Enercon secures long-term financing

Embattled turbine manufacturer Enercon has secured financing until the end of 2023 and plans to outsource its power generation and marketing business as part of a restructuring programme.

Enercon installed the first turbine from its EP5 platform at a wind farm in Finland earlier this year (above)
Enercon installed the first turbine from its EP5 platform at a wind farm in Finland earlier this year (above)

The long-term agreement with banks and Enercon owner the Aloys Wobben Foundation covers a new guarantee facility as well as existing credit, and gives the company the security to restructure the company, chief financial officer Thomas Cobet explained.

Enercon will focus on its core business of turbine sales and servicing and will target international markets, CEO Hans-Dieter Kettwig said.

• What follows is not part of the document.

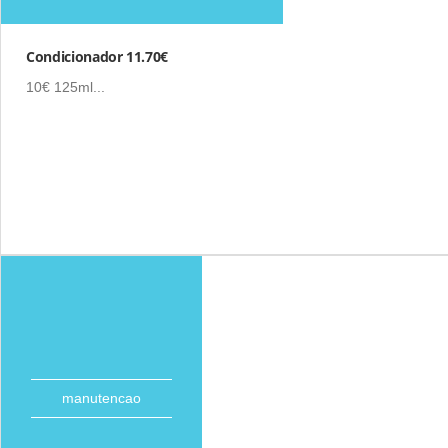
Condicionador 11.70€
10€ 125ml...
manutencao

Its home market of Germany has collapsed due to lengthy permitting procedures and undersubscribed tenders.

The German manufacturer will also transfer its power generation and marketing business to a new joint venture to be formed with compatriot energy company EWE AG, it confirmed.

"We are convinced that by outsourcing we will create a solid basis for sustainable further development — both of Enercon’s business model and of energy generation and marketing from onshore wind turbines, which will become increasingly significant in the next stage of the energy transition,” Kettwig said.

Enercon aims to develop new wind turbines and optimise its global supply chain amid tougher international competitive conditions.

Enercon’s Kettwig had warned that the company was facing “significant losses for the first time” in late 2020, as the company headed towards a second loss-making year.

Its losses are partly down to reduced installations — the company installed 167MW in the first nine months of 2019, just 14% of the 1,184MW it installed in the same period in 2018.

Enercon’s dire financial situation prompted it to cut 3,000 jobs and stop domestic blade manufacturing to shift production to cheaper markets in November 2019. That month it also ceased placing orders with key production partners as part of a 'transformation programme' to return the company to profitability.

Chief restructuring officer Martin Prillman added that with its new long-term financing agreement, Enercon can "make a success of the turnaround in the set timeframe of three years.”